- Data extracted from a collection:
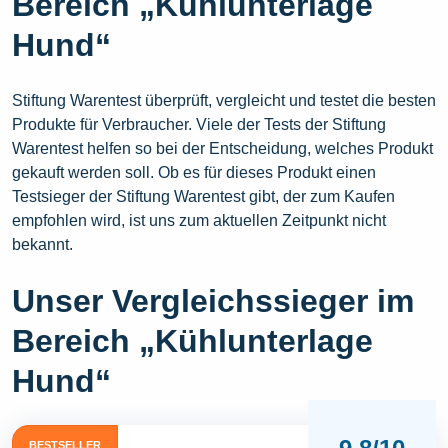
Bereich „Kühlunterlage
Hund“
Stiftung Warentest überprüft, vergleicht und testet die besten
Produkte für Verbraucher. Viele der Tests der Stiftung
Warentest helfen so bei der Entscheidung, welches Produkt
gekauft werden soll. Ob es für dieses Produkt einen
Testsieger der Stiftung Warentest gibt, der zum Kaufen
empfohlen wird, ist uns zum aktuellen Zeitpunkt nicht
bekannt.
Unser Vergleichssieger im
Bereich „Kühlunterlage
Hund“
BESTSELLER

- Problem description: Would you print all the entries again exactly, minus any pictures?

- Finished exercise:
Bereich „Kühlunterlage
Hund“
Stiftung Warentest überprüft, vergleicht und testet die besten
Produkte für Verbraucher. Viele der Tests der Stiftung
Warentest helfen so bei der Entscheidung, welches Produkt
gekauft werden soll. Ob es für dieses Produkt einen
Testsieger der Stiftung Warentest gibt, der zum Kaufen
empfohlen wird, ist uns zum aktuellen Zeitpunkt nicht
bekannt.
Unser Vergleichssieger im
Bereich „Kühlunterlage
Hund“
BESTSELLER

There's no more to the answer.